A formação cultural (bildung), ainda para Adorno (2011, p. 141), é necessária para a reelaboração do passado, sobretudo pela autorreflexão e pelo esforço crítico, para que a barbárie jamais se volte a repetir, sendo a educação "a produção de uma consciência verdadeira".
Para que tal se verifique, é fundamental não só que o currículo valorize um conhecimento que é produzido em contextos diferenciados, respondendo a situações específicas e preparando os alunos para situações complexas que requerem a discussão acerca do modo como os referenciais universais são produzidos na seleção, organização e transformação do conhecimento, mas também que se produza uma mudança substantiva em quem representa a autoridade do conhecimento, pois os professores são "exageradamente professores de respostas e pouco professores de questionamentos" (CHARLOT, 2013, p. 178).
Conclusão
É através das diversas áreas ou disciplinas em que se encontra organizado que o conhecimento se torna num instrumento poderoso de experiência humana. Apesar das diferentes fontes ou lógicas que o fundamentam, o conhecimento escolar é um conhecimento educativo e a sua fundamentação é uma questão que se mantém permanentemente aberta. Partindo-se de uma relação forte entre currículo e conhecimento, este último, sobretudo na pluralidade de conhecimentos que a escola tem de integrar no seu projeto de formação ampla, é questionado como conhecimento orientado para a formação social e pessoal dos alunos, com ênfase na dimensão da educação para a cidadania, e conhecimento instrucional, circunscrito a uma dimensão cognitiva, de domínio de saberes específicos, organizados em disciplinas.
Se a questão Qual é o conhecimento mais valioso? não pode ter uma resposta definitiva, mais ainda quando o conhecimento é assumido como uma produção social, histórica e temporalmente contextualizada, a seleção, a organização e a transformação do conhecimento em conhecimento escolar são perspetivadas como um processo de transformação curricular e de transformação didática. Isso é algo que tem sido adotado na estruturação dos sistemas educativos, dando sentido às formas curriculares, ou seja, aos processos e práticas de inclusão do conhecimento em disciplinas e a sua materialização em programas que especificam conteúdos. É sobre esses conteúdos que têm recaído análises muito diferentes, não sendo consensual a determinação dos conteúdos a partir de um conhecimento poderoso, tornando-se útil, entre outros, a noção de conhecimento disciplinarizado.

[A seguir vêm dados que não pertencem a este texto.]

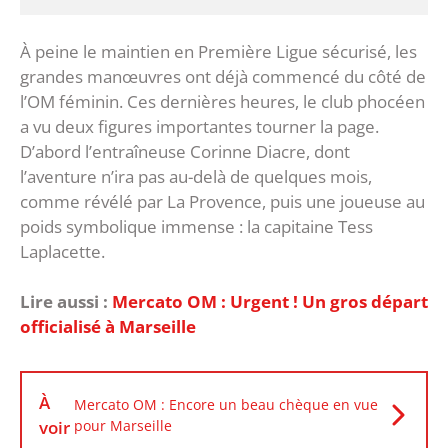
‎À peine le maintien en Première Ligue sécurisé, les
grandes manœuvres ont déjà commencé du côté de
l’OM féminin. Ces dernières heures, le club phocéen
a vu deux figures importantes tourner la page.
D’abord l’entraîneuse Corinne Diacre, dont
l’aventure n’ira pas au-delà de quelques mois,
comme révélé par La Provence, puis une joueuse au
poids symbolique immense : la capitaine Tess
Laplacette.
Lire aussi :
Mercato OM : Urgent ! Un gros départ
officialisé à Marseille
À
Mercato OM : Encore un beau chèque en vue
voir
pour Marseille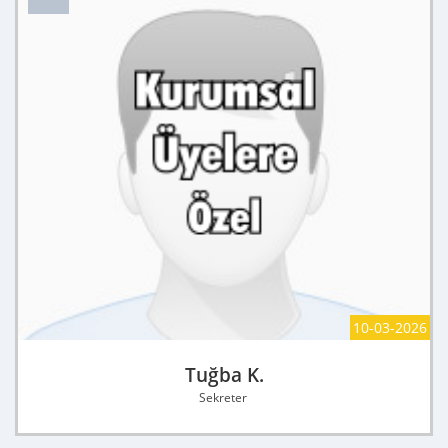
10-03-2026
Tuğba K.
Sekreter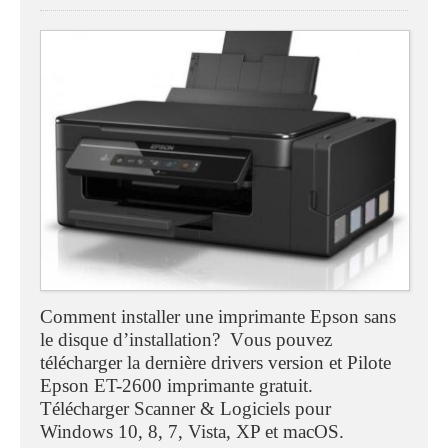
Comment installer une imprimante Epson sans
le disque d’installation? V
ous pouvez
télécharger la dernière drivers version et Pilote
Epson ET-2600 imprimante gratuit
.
T
élécharger
Scanner & Logiciels pour
Windows 10, 8, 7, Vista, XP et macOS.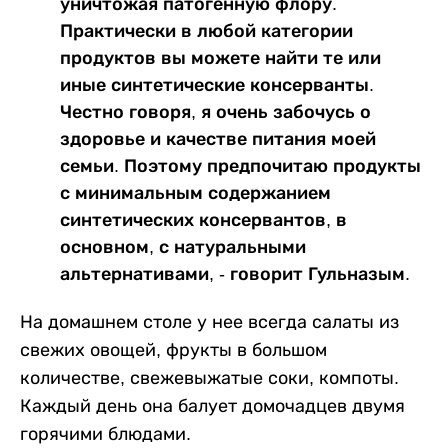
уничтожая патогенную флору.
Практически в любой категории
продуктов вы можете найти те или
иные синтетические консерванты.
Честно говоря, я очень забочусь о
здоровье и качестве питания моей
семьи. Поэтому предпочитаю продукты
с минимальным содержанием
синтетических консервантов, в
основном, с натуральными
альтернативами, - говорит Гульназым.
На домашнем столе у нее всегда салаты из
свежих овощей, фрукты в большом
количестве, свежевыжатые соки, компоты.
Каждый день она балует домочадцев двумя
горячими блюдами.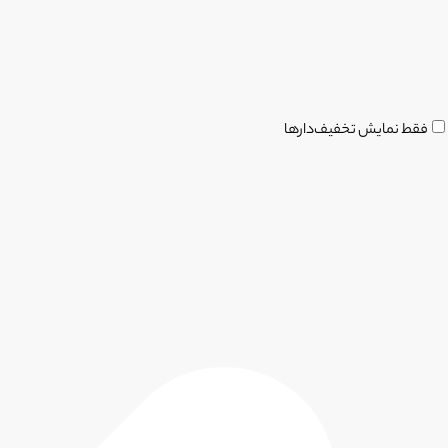
فقط نمایش تخفیف‌دارها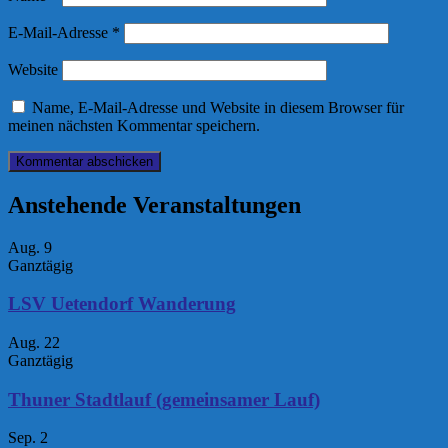
E-Mail-Adresse
*
Website
Name, E-Mail-Adresse und Website in diesem Browser für
meinen nächsten Kommentar speichern.
Anstehende Veranstaltungen
Aug.
9
Ganztägig
LSV Uetendorf Wanderung
Aug.
22
Ganztägig
Thuner Stadtlauf (gemeinsamer Lauf)
Sep.
2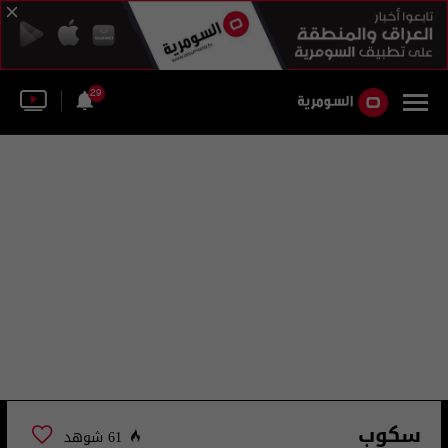
29
سكوب
61 شوهد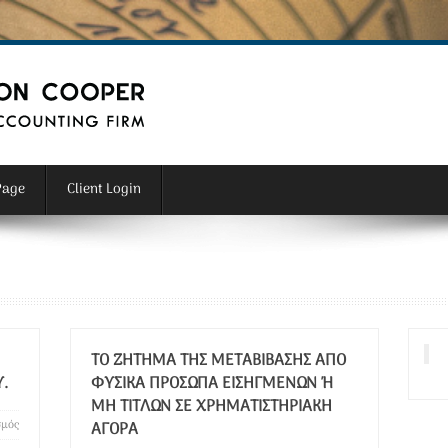
Page
Client Login
ΤΟ ΖΉΤΗΜΑ ΤΗΣ ΜΕΤΑΒΊΒΑΣΗΣ ΑΠΌ
.
ΦΥΣΙΚΆ ΠΡΌΣΩΠΑ ΕΙΣΗΓΜΈΝΩΝ Ή Μ
Η ΤΊΤΛΩΝ ΣΕ ΧΡΗΜΑΤΙΣΤΗΡΙΑΚΉ Α
σμός
ΓΟΡΆ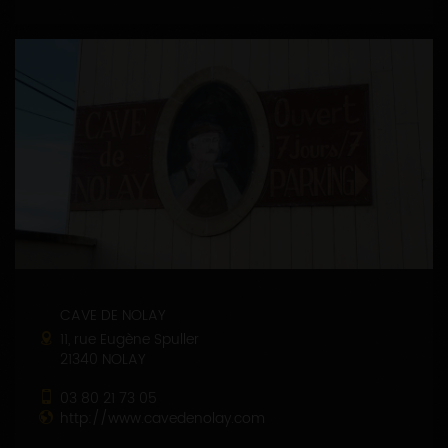
CAVE DE NOLAY
11, rue Eugène Spuller
21340 NOLAY
03 80 21 73 05
http://www.cavedenolay.com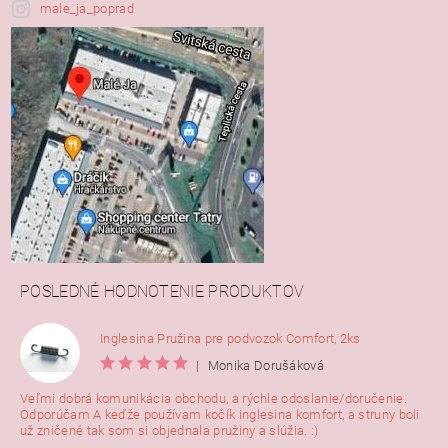
male_ja_poprad
POSLEDNÉ HODNOTENIE PRODUKTOV
Inglesina Pružina pre podvozok Comfort, 2ks
|
Monika Dorušáková
Veľmi dobrá komunikácia obchodu, a rýchle odoslanie/doručenie.
Odporúčam A keďže používam kočík inglesina komfort, a struny boli
už zničené tak som si objednala pružiny a slúžia. :)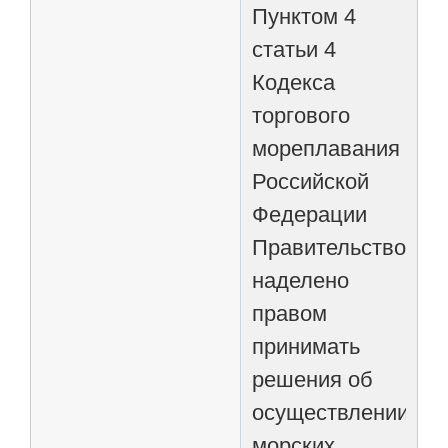
Пунктом 4
статьи 4
Кодекса
торгового
мореплавания
Российской
Федерации
Правительство
наделено
правом
принимать
решения об
осуществлении
морских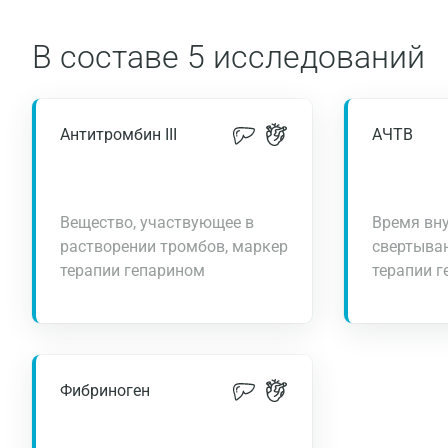
В составе
5 исследований
Антитромбин III
АЧТВ
Вещество, участвующее в
Время вну
растворении тромбов, маркер
свертыван
терапии гепарином
терапии 
Фибриноген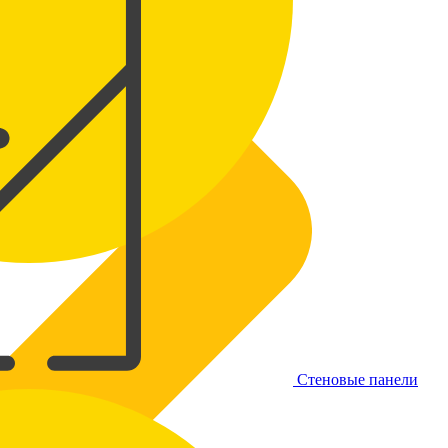
Стеновые панели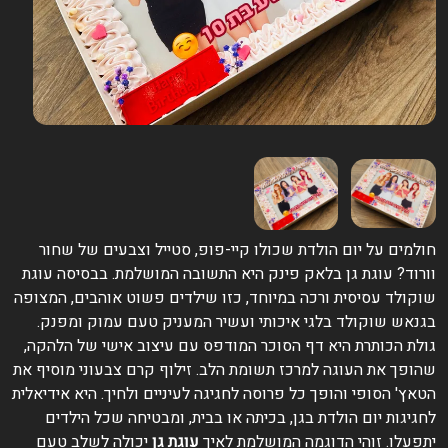
ולמים על יום הולדת שכולו קיי-פופ, סטייל וצבעים של שחור
ורוד? עוגת גן בלאק פינק היא התשובה המושלמת. בבסיסה עוגת
וקולד עסיסית ורכה במיוחד, כזו שילדים פשוט אוהבים, המצופה
גנאש שוקולד בלגי איכותי ועשיר המעניק טעם עמוק ומפנק.
ולת הכותרת היא דף הסוכר המודפס עם עיצוב אישי של הלהקה,
הופך את העוגה למרכז תשומת הלב. זילוף קרם צבעוני מוסיף את
טאץ' הסופי והופך כל פרוסה לחגיגה לעיניים ולחיך. היא אידיאלית
חגיגות יום הולדת בגן, בכיתה או בבית, ומבטיחה שכל הילדים
תפעלו. זוהי הדוגמה המושלמת לאיך
עוגת גן
יכולה לשלב טעם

No entanto, nos debates sobre conhecimento escolar, a responsabilidade é quase exclusivamente colocada nos especialistas e nos decisores administrativos, ignorando-se o papel crucial que o professor tem no contexto da sala de aula. E como na questão do conhecimento não há respostas fechadas, será interessante discuti-la a partir desta interrogação: O que poderia ser o currículo se o professor tivesse o poder da sua definição?